[Opening AVAILABLE DATA section]

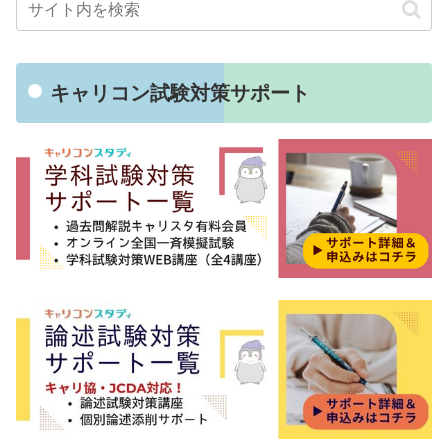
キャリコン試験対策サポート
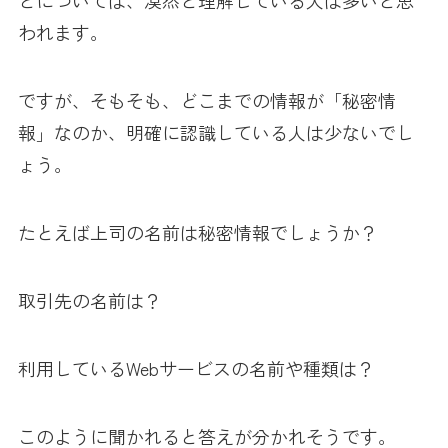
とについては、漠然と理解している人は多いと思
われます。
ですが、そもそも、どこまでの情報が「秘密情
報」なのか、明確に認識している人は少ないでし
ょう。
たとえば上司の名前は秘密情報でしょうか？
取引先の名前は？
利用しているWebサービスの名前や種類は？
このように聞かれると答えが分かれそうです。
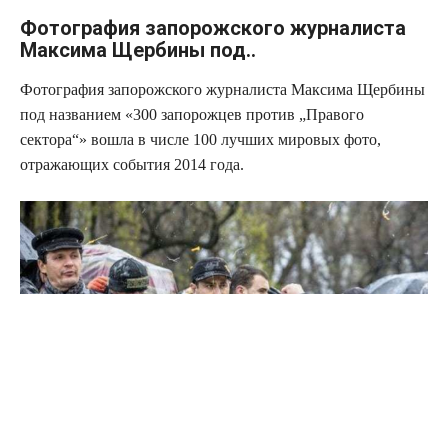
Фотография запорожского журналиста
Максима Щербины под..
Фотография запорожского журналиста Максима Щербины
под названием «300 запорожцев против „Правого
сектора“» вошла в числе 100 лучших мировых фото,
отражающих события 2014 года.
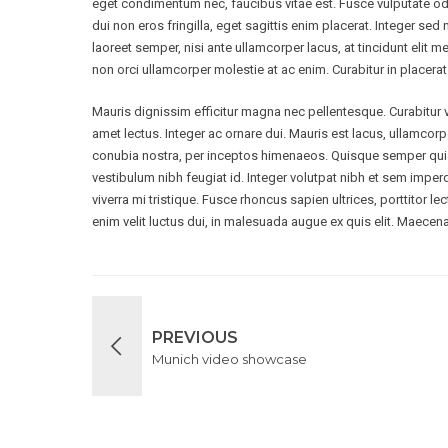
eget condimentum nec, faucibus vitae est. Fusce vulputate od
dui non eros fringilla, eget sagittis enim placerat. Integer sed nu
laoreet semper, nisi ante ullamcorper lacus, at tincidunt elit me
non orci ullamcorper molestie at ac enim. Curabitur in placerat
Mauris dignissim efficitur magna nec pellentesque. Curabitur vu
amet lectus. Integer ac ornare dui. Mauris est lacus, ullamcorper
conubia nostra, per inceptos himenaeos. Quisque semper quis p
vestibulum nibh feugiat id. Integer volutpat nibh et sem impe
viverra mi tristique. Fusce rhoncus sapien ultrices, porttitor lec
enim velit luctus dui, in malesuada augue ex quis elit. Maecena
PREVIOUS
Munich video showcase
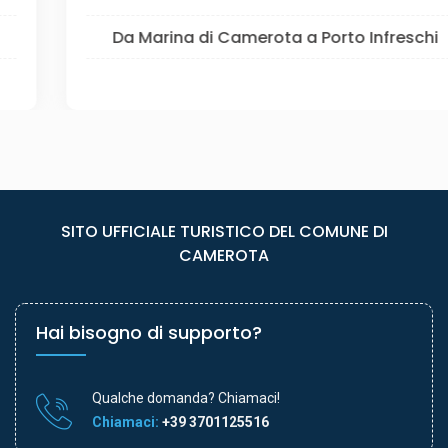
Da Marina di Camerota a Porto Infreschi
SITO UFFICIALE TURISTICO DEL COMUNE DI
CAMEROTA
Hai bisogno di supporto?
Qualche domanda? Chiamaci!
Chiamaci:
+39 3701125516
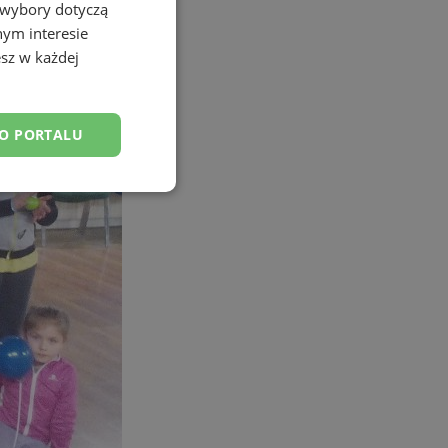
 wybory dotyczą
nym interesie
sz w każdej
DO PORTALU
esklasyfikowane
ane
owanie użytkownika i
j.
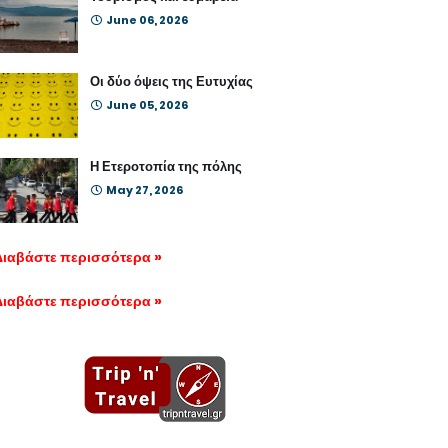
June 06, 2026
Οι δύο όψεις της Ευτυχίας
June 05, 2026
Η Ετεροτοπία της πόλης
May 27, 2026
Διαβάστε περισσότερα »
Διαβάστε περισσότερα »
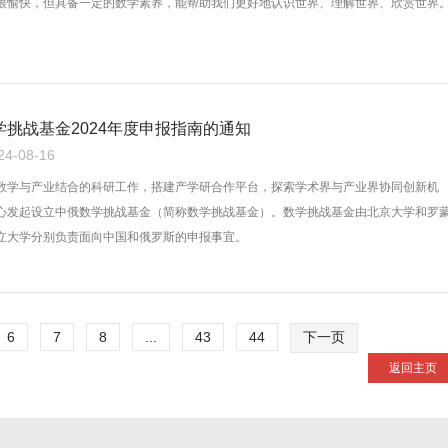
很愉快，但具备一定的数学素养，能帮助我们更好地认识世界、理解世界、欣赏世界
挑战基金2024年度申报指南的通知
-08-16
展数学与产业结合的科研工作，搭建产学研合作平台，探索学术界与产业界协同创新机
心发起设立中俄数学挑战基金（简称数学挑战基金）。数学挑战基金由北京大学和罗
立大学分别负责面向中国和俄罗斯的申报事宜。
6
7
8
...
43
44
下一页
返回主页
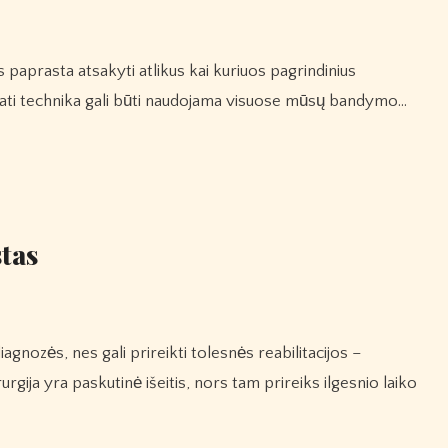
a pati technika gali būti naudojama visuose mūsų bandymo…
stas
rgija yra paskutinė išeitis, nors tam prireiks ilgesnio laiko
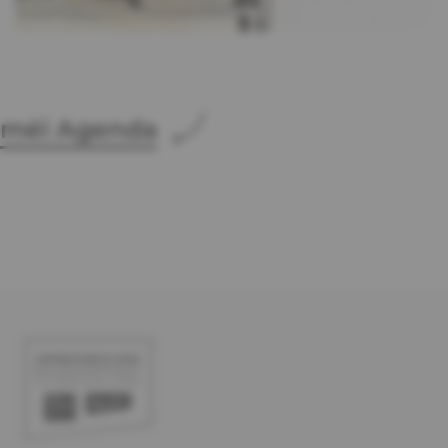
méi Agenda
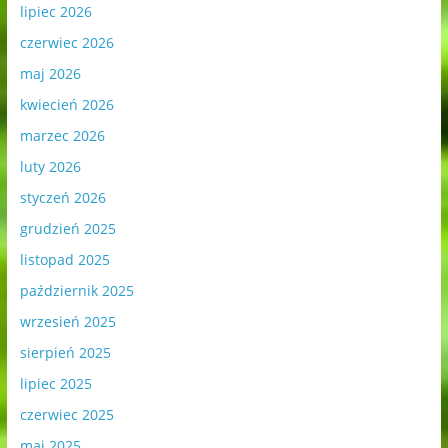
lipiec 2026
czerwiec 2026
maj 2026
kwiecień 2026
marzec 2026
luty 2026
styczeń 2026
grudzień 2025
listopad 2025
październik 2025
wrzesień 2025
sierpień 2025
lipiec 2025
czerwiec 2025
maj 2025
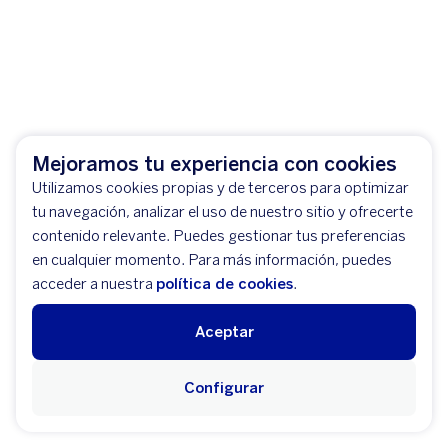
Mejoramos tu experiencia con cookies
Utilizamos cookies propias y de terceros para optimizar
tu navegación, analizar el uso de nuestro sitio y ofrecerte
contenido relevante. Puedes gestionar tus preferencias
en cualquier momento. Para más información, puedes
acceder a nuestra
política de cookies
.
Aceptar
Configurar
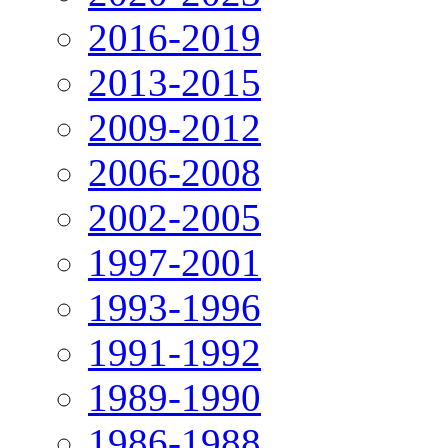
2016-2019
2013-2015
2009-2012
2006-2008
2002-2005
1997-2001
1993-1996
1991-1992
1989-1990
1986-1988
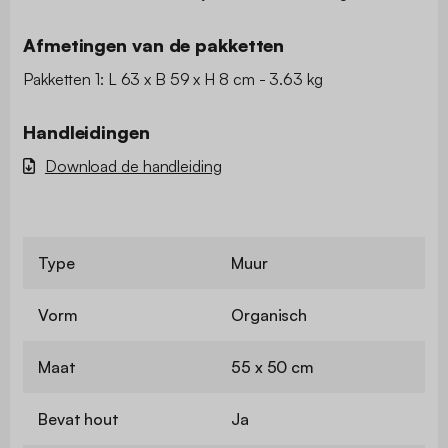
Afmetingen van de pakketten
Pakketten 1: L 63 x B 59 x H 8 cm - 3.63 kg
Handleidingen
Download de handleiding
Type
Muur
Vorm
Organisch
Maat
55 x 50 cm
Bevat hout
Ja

[Closing AVAILABLE DATA section]

*TRY IT:* Reproduce verbatim every line starting at the line that holds "listopad 2025" and ending with the final line of the data; omit the pictures.

*ANSWER:*
listopad 2025
październik 2025
wrzesień 2025
sierpień 2025
lipiec 2025
czerwiec 2025
maj 2025
Mejoramos tu experiencia con cookies
Utilizamos cookies propias y de terceros para optimizar
tu navegación, analizar el uso de nuestro sitio y ofrecerte
contenido relevante. Puedes gestionar tus preferencias
en cualquier momento. Para más información, puedes
acceder a nuestra
política de cookies
.
Aceptar
Configurar
2016-2019
2013-2015
2009-2012
2006-2008
2002-2005
1997-2001
1993-1996
1991-1992
1989-1990
1986-1988
Afmetingen van de pakketten
Pakketten 1: L 63 x B 59 x H 8 cm - 3.63 kg
Handleidingen
Download de handleiding
Type
Muur
Vorm
Organisch
Maat
55 x 50 cm
Bevat hout
Ja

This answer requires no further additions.